Grains Revisited
- Dugald Malcolm, Montreal, Canada.
Last November I took a look at the various grain indices and subindices to examine whether or not the correction at the time presented investors with a buying opportunity. Sure enough, despite its then 60% gain from its lows in June, the Dow Jones/UBS Grains Index continued its upward trend. in fact, following the November correction the Index went on to climb a further 32% to its intraday high put in earlier last month.
Since that February intraday high, however, the Dow Jones/UBS Grains Index has put in another correction. What’s more, this correction has brought with it a breach of the upward trend line that has been in place since last summer.
To reveal if this trend line break holds any significance, let’s take a look again at the charts for the “Big Three” grain subindices: corn, soybeans and wheat.
First, let’s look at the chart for corn:
The chart of the Dow Jones/UBS Corn Subindex looks to be holding up quite well. Corn prices continue to push higher with no signs of relenting.
The uptrend line continues to remain intact and the MACD and ADX continue to give us bullish signals.
The chart for Soybeans, however, is a different story:
The Dow Jones/UBS Soybeans Subindex shows definite signs of weakness. Like the overall grain index, its upward trend line has been breached last month as prices fall below their 50-day moving average.
A divergence in the MACD has also been observed on the chart since November’s correction. While the subindex pushed up putting in higher highs, the MACD declined steadily, eventually dropping below the zero line. Such divergences are important warning indicators that often point to reversals or, at the very least, significant declines.
The ADX looks equally bearish, as the ADX has fallen steadily since the beginning of the year and now lies below 20, further suggesting the previous uptrend has reversed.
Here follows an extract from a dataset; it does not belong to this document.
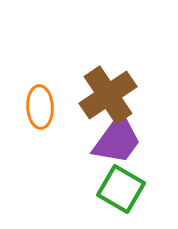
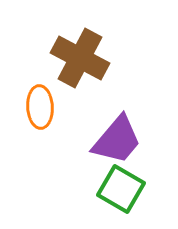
brown cross: moved 28 px left, 37 px up; rotated 28 degrees counterclockwise
purple trapezoid: rotated 4 degrees clockwise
Finally, let’s look at wheat:
I have extended the consolidated trading range of the Dow Jones/UBS Wheat Subindex to include the November lows as well as the early 2011 highs. February’s recent correction in wheat prices has brought the subindex down to support levels at the 200-day moving average which lies just above the bottom of the consolidated trading range.
The subindex continues to show no sign of any clear trend neither up nor down. The MACD has fallen once again below 0 on the lack of significant momentum. This too is demonstrated in the ADX line which is unable to rise very far above 20 so that we may point to the existence of any kind of trend other than sideways.
The charts of “Big Three” grains could not be more different. The chart for the Dow Jones/UBS Corn Subindex shows a strong and continuing uptrend. The Dow Jones/UBS Soybean Subindex, on the other hand, shows a broken trend line and significant technical weakness pointing to potential further downside. Finally, the Dow Jones/UBS Wheat Subindex shows no trend at all other than sideways.
So it appears that soybeans are the culprit of recent weakness demonstrated in the overall Dow Jones/UBS Grains Index. If they manage to re-establish their uptrend in making a new higher high, this correction might prove to be nothing but a good buying opportunity within a major bull market for the grains.